Neurochemical identification of arcuate neurons activated by intranasal GHRP-6 by colocalization of messenger RNAs (mRNAs) for c-fos, Ghsr, and Agrp. A, Representative confocal images of triple RNAscope in situ hypbridization for c-fos, Ghsr, and Agrp in a section showing the arcuate nucleus of a GHRP-6–treated mouse. The panels on the right show the area inside the rectangle, enlarged (A1-A3) with colocalization of Agrp and c-fos (A1), Ghsr, and c-fos (A2) and Agrp and Ghsr (A3). The white arrows in A1 to A3 provide examples of triple-positive neurons. B to D, Bar graphs illustrate colocalization in percentage between mRNA pairs. E to H, Neurochemical identity of E to G, triple-positive neurons and H, c-fos–expressing neurons. 3 V = third ventricle, bregma = −1.79. One to 2 hemisections per mouse were quantified (n = 6). Data are shown as mean ± SEM.

Figure 5.

Neurochemical identification of arcuate neurons activated by intranasal GHRP-6 by colocalization of messenger RNAs (mRNAs) for c-fos, Ghsr, and Ghrh. A, Representative confocal images of triple RNAscope in situ hypbridization for c-fos, Ghsr, and Ghrh in a section containing the arcuate nucleus of a GHRP-6–treated mouse.

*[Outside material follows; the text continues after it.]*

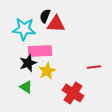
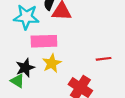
black star: (28, 63) -> (25, 68), moved
green triangle: (26, 87) -> (17, 81), moved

The panels on the right show the area inside the rectangle, enlarged (A1-A3) with colocalization of Ghrh and c-fos (A1), Ghsr, and c-fos (A2) and Ghrh and Ghsr (A3). The white arrows in A1 to A3 give examples of triple-positive neurons. B to D, Bar graphs illustrate colocalization in percentage between mRNA pairs. E to H, Neurochemical identities of E to G, triple-positive neurons and H, c-fos–expressing neurons. 3 V = third ventricle, bregma = −1.79. Two to 4 hemisections per mouse were quantified (n = 5). Data are shown as mean ± SEM.

Figure 6.

Intranasal delivery of GHRP-6 increases serum growth hormone (GH) levels in mice. GH levels were measured in blood serum samples collected 10 to 20 minutes following intranasal administration of GHRP-6 (5 mg/kg) or saline (n = 10). Symbols represent *P less than .05. Data are shown as mean ± SEM.